Across the data below, count every line where the string "bardzo" appears. Answer with the number alone.

══ TASK INPUT

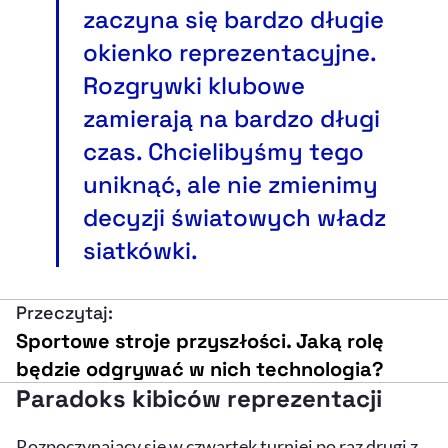
zaczyna się bardzo długie
okienko reprezentacyjne.
Rozgrywki klubowe
zamierają na bardzo długi
czas. Chcielibyśmy tego
uniknąć, ale nie zmienimy
decyzji światowych władz
siatkówki.
Przeczytaj:
Sportowe stroje przyszłości. Jaką rolę
będzie odgrywać w nich technologia?
Paradoks kibiców reprezentacji
Rozpoczynający się w czwartek turniej po raz drugi z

════

ANSWER:
2